PLEASE do not judge equipment until you have a proper set up room.
There are those around here and other forums who constantly pound this message but I'm not so sure we're very good listeners. We want the shiny new toys and expect profound improvement. When we don't hear those improvements we lie to ourselves or lean on unreliable auditory memory to pass judgement.
I'm also pretty new to the depths and details about what "good" sound requires. Exactly how important the room is to what we hear is finally sinking in. Behind speakers it's probably the second biggest influence on overall sound but the least understood. Not new and shiny or sexy but big enough, as you suggest, to mask pretty much any improvement we're expecting from the gear.
The past couple of weeks I've been leaning on MATT
https://www.acousticsciences.com/musical-articulation-test-tones-matt/ and REW
https://www.roomeqwizard.com/ to measure and understand room effects. I highly recommend both.
Another highly valued resource is Audio Check
https://www.audiocheck.net/. MATT can be found at Audio Check along with plenty of other helpful auditory room analysis tools. Native DSD Audiophile Hi-Res System Test and Speaker Set Up are also excellent sources to check your system performance against well documented references.

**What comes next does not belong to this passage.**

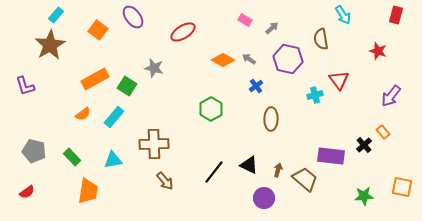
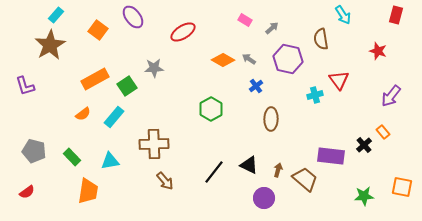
gray star at (154, 68): rotated 18 degrees counterclockwise
green square at (127, 86): rotated 24 degrees clockwise
cyan triangle at (113, 160): moved 3 px left, 1 px down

I'd suggest starting with MATT. Simply listen to the test (28 - 780 - 28 Hz sweep) through cans for reference and compare to playback through your speakers to hear room effects. If you can, record your room for playback comparison. As shown in the attached comparison (listening positions 1 and 2) you can both hear and see how your room responds. It's pretty amazing and depressing but it seems to lay bare why and how our rooms play such a critical role. Unlike the unreliable and ill informed A/B ish comparisons we're typically limited to the MATT test results are obvious, repeatable, and easily comparable. The LP1 resonances were enough to rattle the walls and create some distortion that I feared would damage the speakers. For reference I had the volume set for the MATT baseline file to play at 85dB peak at LP1 which is 80" from the baffle centers at floor level.
Relative to the cost of the gear, a couple of hundred for a mic (UMIK-1 recommended for REW) and stand and modest donations to Audio Check and REW are easy investments. I'm not sure where all this is going to lead but I'm not making any gear changes until the room is a good as it can be within my budget. That may require selling off some gear to pay for more and better treatments.
For anyone just getting started please, please, please, make sure the second line item in your budget is treatments. And don't blindly throw treatments at the room and call it done. The treatments I have show measurable improvements in REW but I have a long way to go before the room is good. And the gear can only be as good as the room so don't expect miracles.